40 La préface de Sartre
Voici le début de la préface de Sartre pour le livre Portrait d’un inconnu :
Ce que cherche, tout d’abord, celui qui raconte cette histoire, c’est d’arriver à capter chez les personnages qui le fascinent – un vieux père et sa fille – sous leurs attitudes et leurs paroles, par-delà leur monologue intérieur, ces mouvements secrets, inavoués, à peine conscients, ces sentiments à l’état naissant, qui ne portent aucun nom, et qui forment la trame invisible de nos rapports avec autrui et de chacun de nos instants.
Et Sartre continue en inscrivant directement la peinture que Sarraute donne de ses personnages au sein d’une interprétation dont il emprunte les concepts directeurs à Heidegger. Parlant du livre Tropisme de Sarraute, il écrit :
C’est la « parlerie » de Heidegger, le « on » et, pour tout dire, le règne de l’inauthenticité.
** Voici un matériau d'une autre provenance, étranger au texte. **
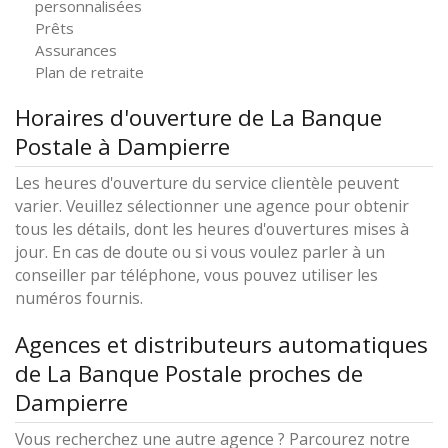
personnalisées
Prêts
Assurances
Plan de retraite
Horaires d'ouverture de La Banque
Postale à Dampierre
Les heures d'ouverture du service clientèle peuvent
varier. Veuillez sélectionner une agence pour obtenir
tous les détails, dont les heures d'ouvertures mises à
jour. En cas de doute ou si vous voulez parler à un
conseiller par téléphone, vous pouvez utiliser les
numéros fournis.
Agences et distributeurs automatiques
de La Banque Postale proches de
Dampierre
Vous recherchez une autre agence ? Parcourez notre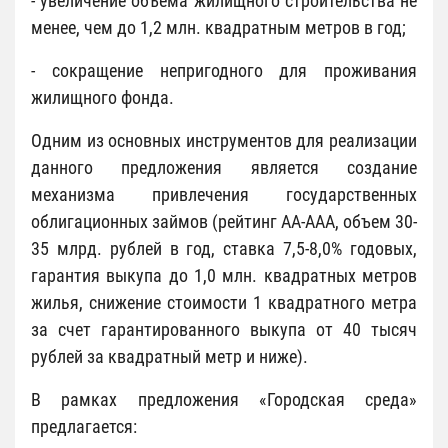
- увеличение объема жилищного строительства не
менее, чем до 1,2 млн. квадратным метров в год;
- сокращение непригодного для проживания
жилищного фонда.
Одним из основных инструментов для реализации
данного предложения является создание
механизма привлечения государственных
облигационных займов (рейтинг АА-ААА, объем 30-
35 млрд. рублей в год, ставка 7,5-8,0% годовых,
гарантия выкупа до 1,0 млн. квадратных метров
жилья, снижение стоимости 1 квадратного метра
за счет гарантированного выкупа от 40 тысяч
рублей за квадратный метр и ниже).
В рамках предложения «Городская среда»
предлагается: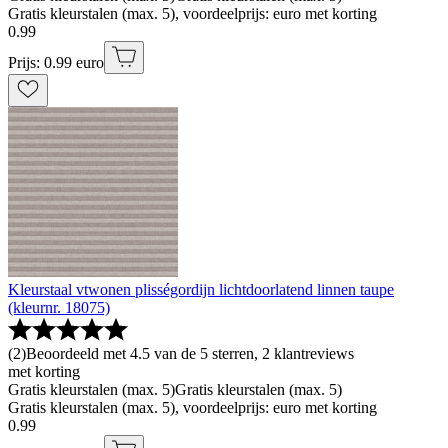
Gratis kleurstalen (max. 5), voordeelprijs: euro met korting
0
.
99
Prijs: 0.99 euro
Kleurstaal vtwonen plisségordijn lichtdoorlatend linnen taupe
(kleurnr. 18075)
(
2
)
Beoordeeld met 4.5 van de 5 sterren, 2 klantreviews
met korting
Gratis kleurstalen (max. 5)
Gratis kleurstalen (max. 5)
Gratis kleurstalen (max. 5), voordeelprijs: euro met korting
0
.
99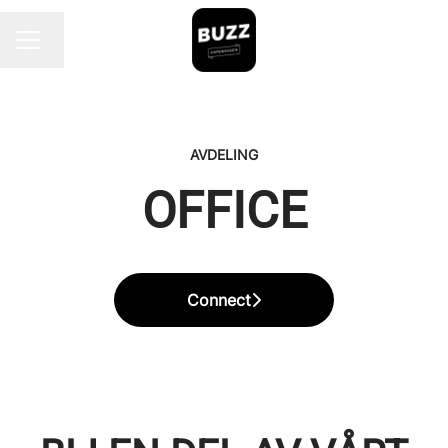
Endre språk
KARRIEREMENY
AVDELING
OFFICE
Connect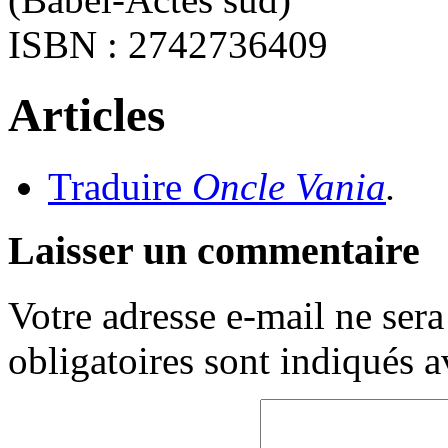
ISBN : 2742736409
Articles
Traduire
Oncle Vania
.
Laisser un commentaire
Votre adresse e-mail ne sera
obligatoires sont indiqués 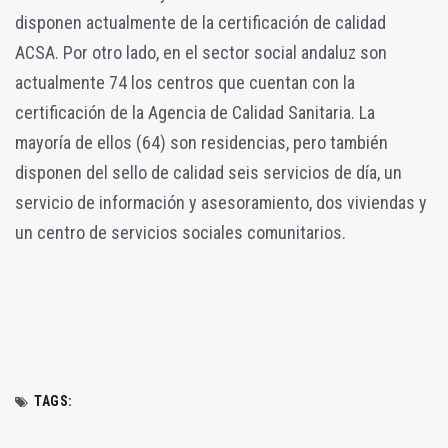
disponen actualmente de la certificación de calidad
ACSA. Por otro lado, en el sector social andaluz son
actualmente 74 los centros que cuentan con la
certificación de la Agencia de Calidad Sanitaria. La
mayoría de ellos (64) son residencias, pero también
disponen del sello de calidad seis servicios de día, un
servicio de información y asesoramiento, dos viviendas y
un centro de servicios sociales comunitarios.
TAGS: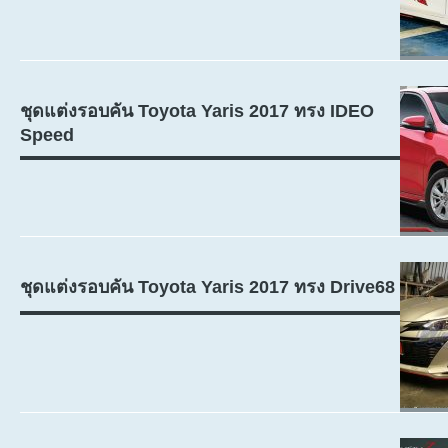
ชุดแต่งรอบคัน Toyota Yaris 2017 ทรง IDEO
Speed
ชุดแต่งรอบคัน Toyota Yaris 2017 ทรง Drive68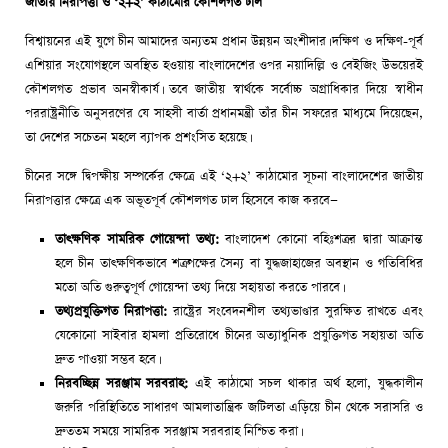
জাতীয় নিরাপত্তা ও ‘২+২’ কাঠামোর কৌশলগত ঢাল
বিশ্বায়নের এই যুগে চীন আমাদের অন্যতম প্রধান উন্নয়ন অংশীদার। দক্ষিণ ও দক্ষিণ-পূর্ব
এশিয়ার সংযোগস্থলে অবস্থিত হওয়ায় বাংলাদেশের ওপর নয়াদিল্লি ও বেইজিং উভয়েরই
কৌশলগত প্রভাব অনস্বীকার্য। তবে জাতীয় স্বার্থকে সর্বোচ্চ অগ্রাধিকার দিয়ে স্বাধীন
পররাষ্ট্রনীতি অনুসরণের যে সাহসী বার্তা প্রধানমন্ত্রী তাঁর চীন সফরের মাধ্যমে দিয়েছেন,
তা দেশের সচেতন মহলে ব্যাপক প্রশংসিত হয়েছে।
চীনের সঙ্গে দ্বিপক্ষীয় সম্পর্কের ক্ষেত্রে এই ‘২+২’ কাঠামোর সূচনা বাংলাদেশের জাতীয়
নিরাপত্তার ক্ষেত্রে এক অভূতপূর্ব কৌশলগত ঢাল হিসেবে কাজ করবে—
তাৎক্ষণিক সামরিক গোয়েন্দা তথ্য:
বাংলাদেশ কোনো বহিঃশত্রুর দ্বারা আক্রান্ত
হলে চীন তাৎক্ষণিকভাবে শত্রুপক্ষের সৈন্য বা যুদ্ধজাহাজের অবস্থান ও গতিবিধির
মতো অতি গুরুত্বপূর্ণ গোয়েন্দা তথ্য দিয়ে সহায়তা করতে পারবে।
তথ্যপ্রযুক্তিগত নিরাপত্তা:
রাষ্ট্রের সংবেদনশীল তথ্যভাণ্ডার সুরক্ষিত রাখতে এবং
যেকোনো সাইবার হামলা প্রতিরোধে চীনের অত্যাধুনিক প্রযুক্তিগত সহায়তা অতি
দ্রুত পাওয়া সম্ভব হবে।
নিরবচ্ছিন্ন সরঞ্জাম সরবরাহ:
এই কাঠামো সচল থাকার অর্থ হলো, যুদ্ধকালীন
জরুরি পরিস্থিতিতে সাধারণ আমলাতান্ত্রিক জটিলতা এড়িয়ে চীন থেকে সরাসরি ও
দ্রুততম সময়ে সামরিক সরঞ্জাম সরবরাহ নিশ্চিত করা।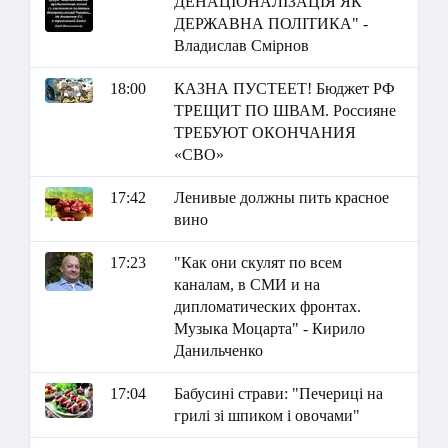
ДЕНАЦІОНАЛІЗАЦІЯ ЯК
ДЕРЖАВНА ПОЛІТИКА" -
Владислав Смірнов
18:00
КАЗНА ПУСТЕЕТ! Бюджет РФ
ТРЕЩИТ ПО ШВАМ. Россияне
ТРЕБУЮТ ОКОНЧАНИЯ
«СВО»
17:42
Ленивые должны пить красное
вино
17:23
"Как они скулят по всем
каналам, в СМИ и на
дипломатических фронтах.
Музыка Моцарта" - Кирило
Данильченко
17:04
Бабусині страви: "Печериці на
грилі зі шпиком і овочами"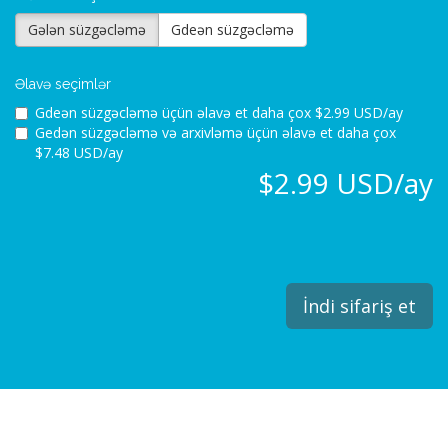
Gələn süzgəcləmə
Gdeən süzgəcləmə
Əlavə seçimlər
Gdeən süzgəcləmə üçün əlavə et
daha çox $2.99 USD/ay
Gedən süzgəcləmə və arxivləmə üçün əlavə et
daha çox
$7.48 USD/ay
$2.99 USD/ay
İndi sifariş et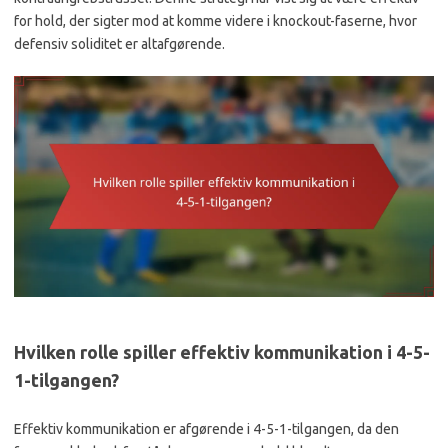
for hold, der sigter mod at komme videre i knockout-faserne, hvor
defensiv soliditet er altafgørende.
Hvilken rolle spiller effektiv kommunikation i 4-5-
1-tilgangen?
Effektiv kommunikation er afgørende i 4-5-1-tilgangen, da den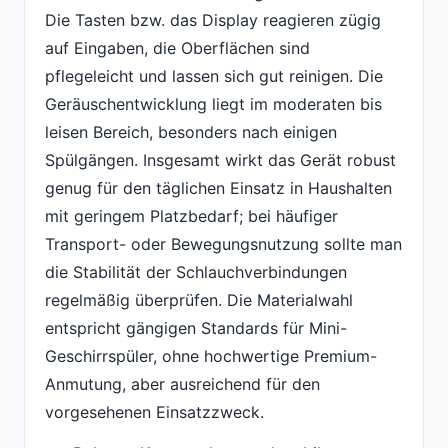
Die Tasten bzw. das Display reagieren zügig
auf Eingaben, die Oberflächen sind
pflegeleicht und lassen sich gut reinigen. Die
Geräuschentwicklung liegt im moderaten bis
leisen Bereich, besonders nach einigen
Spülgängen. Insgesamt wirkt das Gerät robust
genug für den täglichen Einsatz in Haushalten
mit geringem Platzbedarf; bei häufiger
Transport- oder Bewegungsnutzung sollte man
die Stabilität der Schlauchverbindungen
regelmäßig überprüfen. Die Materialwahl
entspricht gängigen Standards für Mini-
Geschirrspüler, ohne hochwertige Premium-
Anmutung, aber ausreichend für den
vorgesehenen Einsatzzweck.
Et, sans doute, bien des auteurs ont effleuré, en passant, éraflé le mur de l’inauthenticité, mais je n’en connais pas qui en ait fait, de propos délibéré, le sujet d’un livre : c’est que l’inauthenticité n’est pas romanesque. Les romanciers s’efforcent au contraire de nous persuader que le monde est fait d’individus irremplaçables, tous exquis, même les méchants, tous passionnés, tous particuliers. Nathalie Sarraute nous fait voir le mur de l’inauthentique ; elle nous le fait voir partout. Et derrière ce mur ? Qu’y a-t-il ? Eh bien justement rien. Rien ou presque.
L’Authenticité, vrai rapport avec les autres, avec soi-même, avec la mort, est partout suggérée mais invisible. On la pressent parce qu’on la fuit. Si nous jetons un coup d’œil, comme l’auteur nous y invite, à l’intérieur des gens, nous entrevoyons un grouillement de fuites molles et tentaculaires. Il y a la fuite dans les objets qui réfléchissent paisiblement l’universel et la permanence, la fuite dans les occupations quotidiennes, la fuite dans le mesquin.